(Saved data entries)
'''
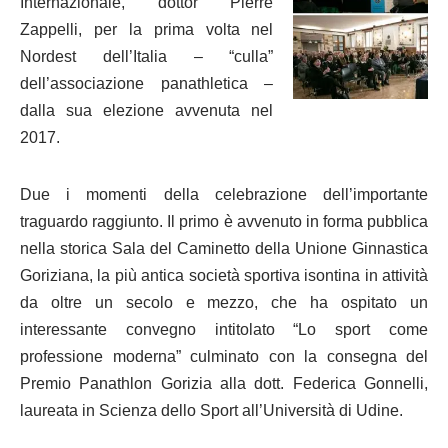
Internazionale, dottor Pierre
Zappelli, per la prima volta nel
Nordest dell’Italia – “culla”
dell’associazione panathletica –
dalla sua elezione avvenuta nel
2017.
Due i momenti della celebrazione dell’importante
traguardo raggiunto. Il primo è avvenuto in forma pubblica
nella storica Sala del Caminetto della Unione Ginnastica
Goriziana, la più antica società sportiva isontina in attività
da oltre un secolo e mezzo, che ha ospitato un
interessante convegno intitolato “Lo sport come
professione moderna” culminato con la consegna del
Premio Panathlon Gorizia alla dott. Federica Gonnelli,
laureata in Scienza dello Sport all’Università di Udine.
'''
*Exercise instructions*
From the line holding "interessante convegno intitolato" through the last line above, reproduce each line exactly and add nothing.

*Written solution*
interessante convegno intitolato “Lo sport come
professione moderna” culminato con la consegna del
Premio Panathlon Gorizia alla dott. Federica Gonnelli,
laureata in Scienza dello Sport all’Università di Udine.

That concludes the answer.